When People Ask How My Autism Went Undiagnosed for So Long
I’ve noticed a number of threads on Asperger’s/Autism/ASD forums where a younger person with an ASD quizzes those with a late diagnosis as if they don’t totally believe them. They want to know how it was ever possible to be autistic as a child and not be diagnosed. It’s a perfectly reasonable question, and one I would probably be asking if I were in their position. Using my own experiences, I will explain exactly how it was possible.
I was born in the mid-1960s and lived in a village in rural England. I was my mother’s first child, so she had nothing to compare me to and probably didn’t realize just how strange some of my behavior was. For example, I didn’t speak until I was 3 and a half, unless you count running up and down shouting nonsense words. Her own mother lived over 200 miles away and she hardly saw her, so she had no one to advise her.
My mother really wanted children, but it took her five years to conceive. When I was born, she was so overjoyed that the last thing she wanted to think about was whether I was “normal.”
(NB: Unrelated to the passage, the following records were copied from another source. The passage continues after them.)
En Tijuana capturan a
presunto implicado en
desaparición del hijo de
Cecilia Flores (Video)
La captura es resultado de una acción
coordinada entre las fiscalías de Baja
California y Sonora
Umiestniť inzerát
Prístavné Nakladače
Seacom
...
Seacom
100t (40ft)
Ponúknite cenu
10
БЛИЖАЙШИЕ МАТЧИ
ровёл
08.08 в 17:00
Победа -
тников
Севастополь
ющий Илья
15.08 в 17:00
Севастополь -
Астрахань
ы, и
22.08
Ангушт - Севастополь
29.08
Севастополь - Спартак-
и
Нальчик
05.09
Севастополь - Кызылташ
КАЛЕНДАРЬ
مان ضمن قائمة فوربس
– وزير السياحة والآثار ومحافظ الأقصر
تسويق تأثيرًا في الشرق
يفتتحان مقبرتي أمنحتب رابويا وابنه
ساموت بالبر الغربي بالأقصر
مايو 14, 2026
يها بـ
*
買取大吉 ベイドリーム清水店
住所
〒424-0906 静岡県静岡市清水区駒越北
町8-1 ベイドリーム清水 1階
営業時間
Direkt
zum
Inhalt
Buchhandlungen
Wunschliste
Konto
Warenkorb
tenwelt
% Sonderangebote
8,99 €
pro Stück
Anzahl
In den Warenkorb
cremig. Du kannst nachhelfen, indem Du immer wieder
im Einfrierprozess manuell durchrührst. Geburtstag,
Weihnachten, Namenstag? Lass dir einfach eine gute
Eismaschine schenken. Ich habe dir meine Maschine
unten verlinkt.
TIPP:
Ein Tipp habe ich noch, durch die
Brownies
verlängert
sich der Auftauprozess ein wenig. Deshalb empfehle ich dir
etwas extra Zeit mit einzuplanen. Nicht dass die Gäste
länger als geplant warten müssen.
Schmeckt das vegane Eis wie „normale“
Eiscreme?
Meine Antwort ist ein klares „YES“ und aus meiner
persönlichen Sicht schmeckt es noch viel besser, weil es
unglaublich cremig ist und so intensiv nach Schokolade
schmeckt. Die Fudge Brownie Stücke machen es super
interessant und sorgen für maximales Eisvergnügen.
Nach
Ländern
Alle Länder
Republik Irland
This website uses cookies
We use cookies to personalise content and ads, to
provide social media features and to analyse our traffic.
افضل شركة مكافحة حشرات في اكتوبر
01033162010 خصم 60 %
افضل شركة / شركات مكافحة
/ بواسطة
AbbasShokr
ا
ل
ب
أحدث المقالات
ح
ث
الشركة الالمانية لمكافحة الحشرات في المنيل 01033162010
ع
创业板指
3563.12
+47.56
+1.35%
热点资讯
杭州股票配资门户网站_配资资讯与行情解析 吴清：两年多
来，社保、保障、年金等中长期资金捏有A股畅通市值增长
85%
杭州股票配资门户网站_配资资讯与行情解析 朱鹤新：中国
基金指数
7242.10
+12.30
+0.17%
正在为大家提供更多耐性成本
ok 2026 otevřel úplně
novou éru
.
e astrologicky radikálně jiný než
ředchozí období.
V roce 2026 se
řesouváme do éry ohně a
I was never neglected as a child. Like most parents of that generation, they were happy to take their child to the doctor for physical ailments like ear infections and broken bones, but it just never occurred to them to seek medical attention for matters of the mind. Seeing a psychiatrist was seen as something rich Americans and actors did, in the same way that “suntan lotion” aka sunscreen was seen as something rich women on yachts used to get a better tan.
Children were often just not considered as important then as they are now. Adults came first and children were left to get on with it. It wasn’t quite “children should be seen and not heard” (that was considered very old-fashioned, even in the 1970s), but children were taught to be content with what they were given and keep their mouths shut. It was legal to smack your children in 1970s Britain and any behavior which your parents considered unacceptable could result in pain. Any emotional outbursts would have resulted in a smacking, so I learned to keep my mouth shut and my feelings to myself.
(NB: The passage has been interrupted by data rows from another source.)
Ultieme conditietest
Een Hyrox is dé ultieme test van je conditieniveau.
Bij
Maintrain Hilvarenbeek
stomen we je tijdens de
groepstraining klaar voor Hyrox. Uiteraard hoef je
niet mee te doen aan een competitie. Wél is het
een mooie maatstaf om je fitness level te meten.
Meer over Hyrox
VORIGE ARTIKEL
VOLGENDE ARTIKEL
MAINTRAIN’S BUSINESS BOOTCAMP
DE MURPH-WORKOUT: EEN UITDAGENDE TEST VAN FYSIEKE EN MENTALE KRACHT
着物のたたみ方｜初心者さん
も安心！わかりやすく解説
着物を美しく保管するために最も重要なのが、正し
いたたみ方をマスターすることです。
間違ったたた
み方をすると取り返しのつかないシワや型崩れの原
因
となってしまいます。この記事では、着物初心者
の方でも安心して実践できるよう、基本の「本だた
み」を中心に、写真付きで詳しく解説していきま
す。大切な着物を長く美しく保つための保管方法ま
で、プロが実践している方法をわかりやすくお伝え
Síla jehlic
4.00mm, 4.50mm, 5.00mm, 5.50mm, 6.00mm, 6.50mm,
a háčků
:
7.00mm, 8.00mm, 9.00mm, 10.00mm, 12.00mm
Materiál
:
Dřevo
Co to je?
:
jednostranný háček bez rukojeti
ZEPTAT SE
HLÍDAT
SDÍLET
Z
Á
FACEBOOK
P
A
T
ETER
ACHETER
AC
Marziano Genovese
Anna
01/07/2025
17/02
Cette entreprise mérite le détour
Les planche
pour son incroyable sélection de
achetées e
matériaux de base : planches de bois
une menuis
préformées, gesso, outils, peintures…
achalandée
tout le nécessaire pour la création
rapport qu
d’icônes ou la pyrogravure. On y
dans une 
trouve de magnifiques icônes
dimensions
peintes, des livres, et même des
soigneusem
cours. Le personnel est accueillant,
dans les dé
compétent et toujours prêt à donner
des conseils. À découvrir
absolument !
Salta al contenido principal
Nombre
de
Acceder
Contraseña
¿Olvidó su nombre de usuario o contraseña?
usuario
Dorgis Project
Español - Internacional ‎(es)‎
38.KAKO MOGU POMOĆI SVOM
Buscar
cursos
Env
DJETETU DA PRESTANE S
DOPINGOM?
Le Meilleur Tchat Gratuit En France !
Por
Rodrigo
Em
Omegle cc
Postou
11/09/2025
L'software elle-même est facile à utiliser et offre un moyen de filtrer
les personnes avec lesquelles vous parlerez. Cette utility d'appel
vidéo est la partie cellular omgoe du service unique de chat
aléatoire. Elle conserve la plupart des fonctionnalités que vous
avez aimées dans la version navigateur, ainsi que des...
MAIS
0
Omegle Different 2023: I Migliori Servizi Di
It would have been nice to think my problems could have been picked up on at school, but they never were. By the time I went to primary school aged 5, my speech was typical and my reading age was excellent, so there was never any cause for them to be concerned. I’m sure my behavior was somewhat odd, but that was considered an irrelevance.
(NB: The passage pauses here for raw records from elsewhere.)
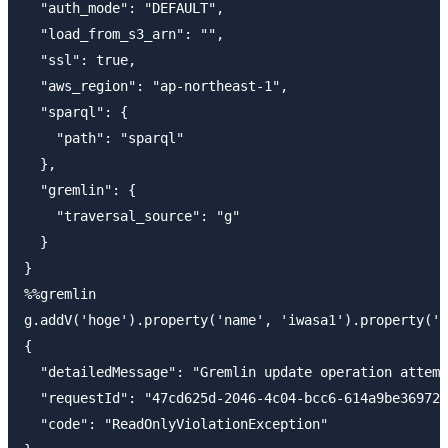
  "auth_mode": "DEFAULT",

  "load_from_s3_arn": "",

  "ssl": true,

  "aws_region": "ap-northeast-1",

  "sparql": {

    "path": "sparql"

  },

  "gremlin": {

    "traversal_source": "g"

  }

}

%%gremlin

g.addV('hoge').property('name', 'iwasa1').property('v
{

  "detailedMessage": "Gremlin update operation attemp
  "requestId": "47cd625d-2046-4c04-bcc6-614a9be36972"
  "code": "ReadOnlyViolationException"
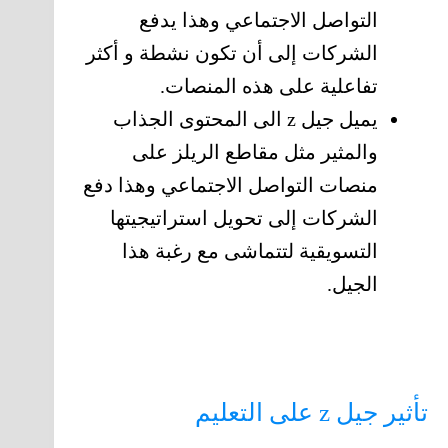
التواصل الاجتماعي وهذا يدفع
الشركات إلى أن تكون نشطة و أكثر
تفاعلية على هذه المنصات.
يميل جيل z الى المحتوى الجذاب
والمثير مثل مقاطع الريلز على
منصات التواصل الاجتماعي وهذا دفع
الشركات إلى تحويل استراتيجيتها
التسويقية لتتماشى مع رغبة هذا
الجيل.
تأثير جيل z على التعليم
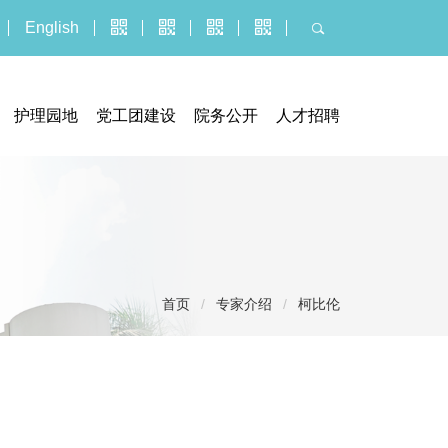
English
护理园地
党工团建设
院务公开
人才招聘
器械临床试验机构
门诊公告
人才招聘
究管理办公室
招标采购平台
博士后报名
执业信息
招聘公示信息
服务价格
应聘报名入口
投诉建议
首页
/
专家介绍
/
柯比伦
社会捐赠
医疗技术临床应用
义诊活动
健康教育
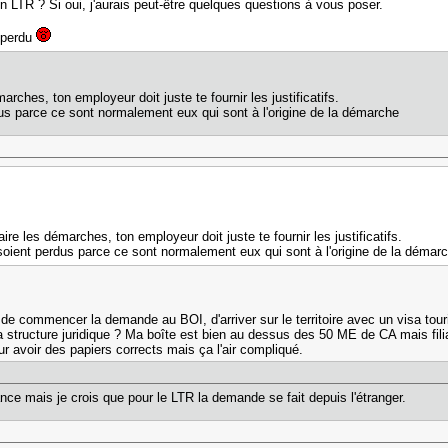
un LTR ? Si oui, j'aurais peut-être quelques questions à vous poser.
 perdu
marches, ton employeur doit juste te fournir les justificatifs.
dus parce ce sont normalement eux qui sont à l'origine de la démarche
aire les démarches, ton employeur doit juste te fournir les justificatifs.
 soient perdus parce ce sont normalement eux qui sont à l'origine de la démar
 de commencer la demande au BOI, d'arriver sur le territoire avec un visa tou
r la structure juridique ? Ma boîte est bien au dessus des 50 ME de CA mais f
ur avoir des papiers corrects mais ça l'air compliqué.
ance mais je crois que pour le LTR la demande se fait depuis l'étranger.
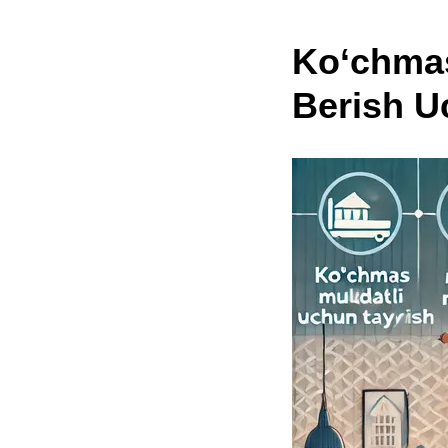
Ko‘chmas
Berish U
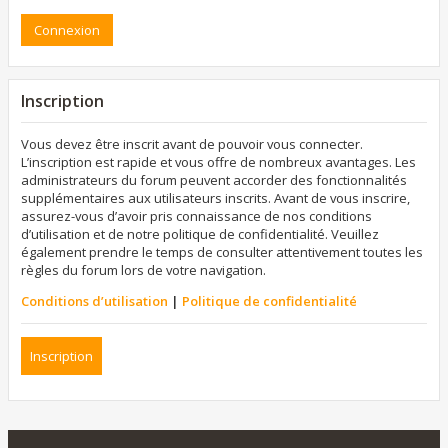
Inscription
Vous devez être inscrit avant de pouvoir vous connecter.
L’inscription est rapide et vous offre de nombreux avantages. Les
administrateurs du forum peuvent accorder des fonctionnalités
supplémentaires aux utilisateurs inscrits. Avant de vous inscrire,
assurez-vous d’avoir pris connaissance de nos conditions
d’utilisation et de notre politique de confidentialité. Veuillez
également prendre le temps de consulter attentivement toutes les
règles du forum lors de votre navigation.
Conditions d’utilisation
|
Politique de confidentialité
Inscription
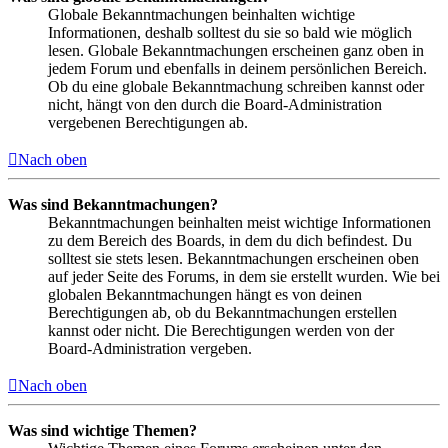
Globale Bekanntmachungen beinhalten wichtige
Informationen, deshalb solltest du sie so bald wie möglich
lesen. Globale Bekanntmachungen erscheinen ganz oben in
jedem Forum und ebenfalls in deinem persönlichen Bereich.
Ob du eine globale Bekanntmachung schreiben kannst oder
nicht, hängt von den durch die Board-Administration
vergebenen Berechtigungen ab.
Nach oben
Was sind Bekanntmachungen?
Bekanntmachungen beinhalten meist wichtige Informationen
zu dem Bereich des Boards, in dem du dich befindest. Du
solltest sie stets lesen. Bekanntmachungen erscheinen oben
auf jeder Seite des Forums, in dem sie erstellt wurden. Wie bei
globalen Bekanntmachungen hängt es von deinen
Berechtigungen ab, ob du Bekanntmachungen erstellen
kannst oder nicht. Die Berechtigungen werden von der
Board-Administration vergeben.
Nach oben
Was sind wichtige Themen?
At the age of 11, I won a scholarship to a public (fee-paying) school. While I was there, I was bullied, deeply unhappy and developed a series of facial tics and repetitive, compulsive behaviors. I tried to keep these confined to the home. My parents noticed, of course, and I have the vaguest memory of my father whacking me across the hand with a ruler to try and stop me. I never told anyone about the bullying, as it wasn’t considered appropriate to burden other people with your problems.
For much of the school day, I retreated into an icy silence, as it was easier than trying to navigate the shark-infested waters. I found out later that the teachers were aware of the bullying, they just didn’t care. It was a fee-paying school and my job was to achieve excellent exam results, so that it would get more customers in and keep the money flowing. They didn’t care about my health or psychological well-being, so long as I got good results and preferably was still alive at the end of it.
If a child today exhibited the unusual behaviors and speech delay I exhibited when I was a child, they would almost certainly be taken to the doctor/speech therapist/child psychologist, but this was not usual then.
Another thing to remember is that Asperger’s syndrome was only recognized as a distinct and separate diagnosis when the diagnostic manuals the DSM-IV (1994) and the ICD-10 (1993) were published. I was born in 1966. When I was a child, autism was thought of as a condition that automatically meant having a low IQ and serious behavioral problems, neither of which I had. It would therefore have been impossible for me to have been diagnosed as a child.
I’ve heard it said that late-diagnosed autistics can be described as “survivors” and it certainly feels that way to me. I’ve had a lifetime of struggle. I grew up feeling like an outcast, with no explanation as to why I was different, and it’s only now that I can finally make sense of my life. So please don’t tell me that I’m not autistic.